Hello Everyone
I would like to know if its possible to perform authentication and authorization for CMOD 8.5 external to CMOD application. By external I mean maintaining the users out of the application. I am not not asking for LDAP as it only takes care of external authentication. I would like to know if anyone have any idea idea around this.
Regards
Trambak
Hello Trambak,
Well your question implies that I say YES and NO.
By NO, I mean the following:
You must have users defined in CMOD. You cannot do anything without users defined in CMOD.
By YES, I mean the following:
You can do the authentification via LDAP or via User Exits (if needed).
You might not defined rights/permissions in CMOD, and put everything (well nearly everything) with User Exits, but then you will hit a MAJOR performance hit. Especially with lots of users, and documents, if you do a nearly 100% via user exits.
It's possible, we did that to some customers, but that was for small things, very limited needs.
2 Practicals examples:
One of the things that my customers does a lot. They use/develop a tool, like a central rights tool, where they define the role of each users/group of users, and then they dispatch the rights to each application. And for CMOD, they use ARSXML to define all the rights of users according to the rules defined in the central tool.

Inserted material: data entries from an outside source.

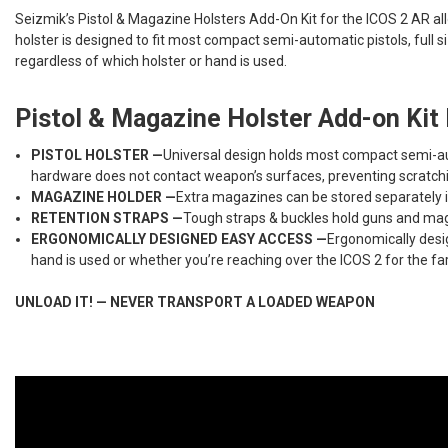
Seizmik’s Pistol & Magazine Holsters Add-On Kit for the ICOS 2 AR al
holster is designed to fit most compact semi-automatic pistols, full
regardless of which holster or hand is used.
Pistol & Magazine Holster Add-on Kit 
PISTOL HOLSTER —
Universal design holds most compact semi-aut
hardware does not contact weapon’s surfaces, preventing scratchin
MAGAZINE HOLDER —
Extra magazines can be stored separately i
RETENTION STRAPS —
Tough straps & buckles hold guns and maga
ERGONOMICALLY DESIGNED EASY ACCESS —
Ergonomically desig
hand is used or whether you’re reaching over the ICOS 2 for the far 
UNLOAD IT! — NEVER TRANSPORT A LOADED WEAPON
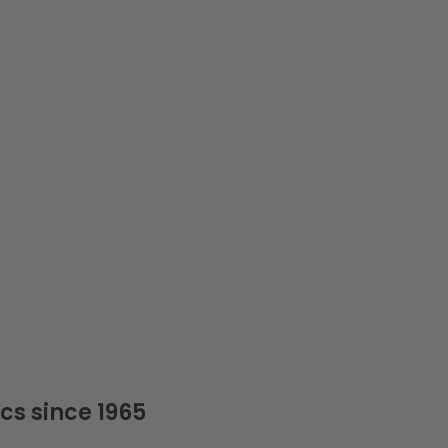
cs since 1965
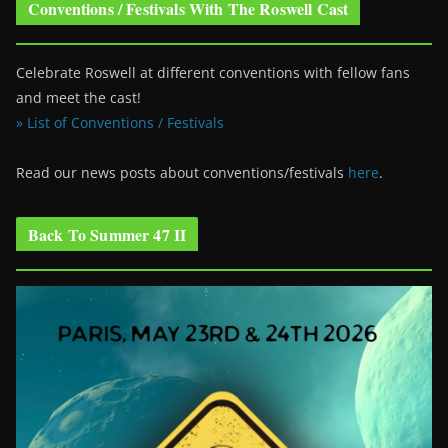
Conventions / Festivals With The Roswell Cast
Celebrate Roswell at different conventions with fellow fans
and meet the cast!
» List of Conventions / Festivals
Read our news posts about conventions/festivals
here
.
Back To Summer 47 II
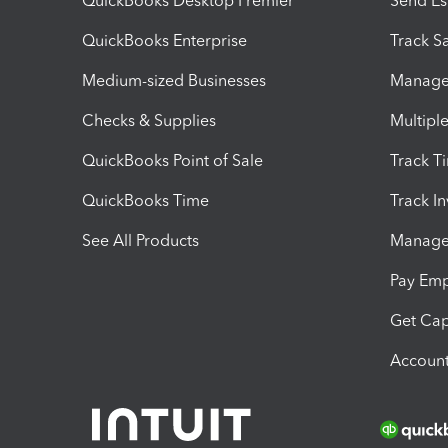
QuickBooks Desktop Premier
Send Es
QuickBooks Enterprise
Track Sa
Medium-sized Businesses
Manage 
Checks & Supplies
Multipl
QuickBooks Point of Sale
Track T
QuickBooks Time
Track I
See All Products
Manage 
Pay Em
Get Cap
Account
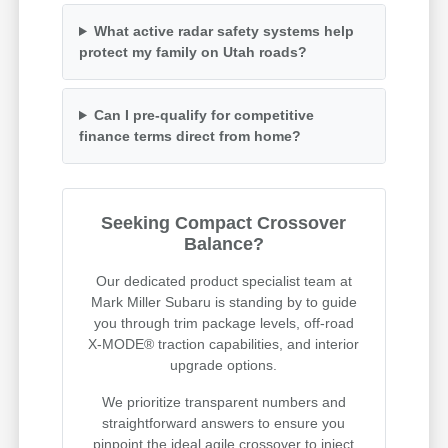
What active radar safety systems help
protect my family on Utah roads?
Can I pre-qualify for competitive
finance terms direct from home?
Seeking Compact Crossover
Balance?
Our dedicated product specialist team at
Mark Miller Subaru is standing by to guide
you through trim package levels, off-road
X-MODE® traction capabilities, and interior
upgrade options.
We prioritize transparent numbers and
straightforward answers to ensure you
pinpoint the ideal agile crossover to inject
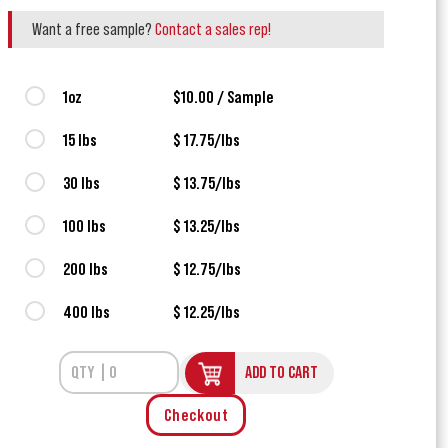
Want a free sample?
Contact a sales rep!
1oz
$10.00 / Sample
15 lbs
$ 17.75/lbs
30 lbs
$ 13.75/lbs
100 lbs
$ 13.25/lbs
200 lbs
$ 12.75/lbs
400 lbs
$ 12.25/lbs
ADD TO CART
Checkout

That works ok, but for example, (at least until Version 8.4.X) for nearly 5'000 users, it takes many hours, and the bottleneck is giving the correct group to the correct user... that takes AGES!!! in less that 2 hours I can defined all users with all the quesry restrictions, etc... but for the assignement of groups... it takes 5-7 hours, and the more complicated, the more hours it takes.
I haven't tried with 8.5, but they have improved arsxml, so it might help there.
The other example, is to define the right in CMOD, once for all (well... once you define it, you won't need to change it everyday!), and all the "variable parameters" are stored in Table in CMOD database. And each time you have a query restriction, well you reference this external table, and get the values from it.
Example, you have a field name "protectedfield", and let say that some user can see document with the value 0, 10 and 20, but cannot see documents with value 30 and 40.
And that can change each day for several of users...
The combination of 0, 10, 20, 30, 40 are too big to play with groups (a group for each combination... and if you add new numbers... then it explodes!)
So Query Restriction are the only way to do it. You you decide that each users have a UID (which might not be the same as CMOD) from your central Right Application.
Then the query restriction might be like that:
protectedfield in (select doccode from mytable where uid="ALESSANDRO") and ....
And you table might be something like that:
doccode INTEGER NOT NULL,
UID VARCHAR(40) NOT NULL,
...
So, in summary, to have everything handled outside CMOD, Not possible at 100%, but you can find ways to do some things outside CMOD, and still reach part of your need.
I hope I've answered your question, or at least given you some hints to find solution to your question.
Cheers,
Alessandro
Thanks a lot for your inputs. I will get back as I get more questions on this.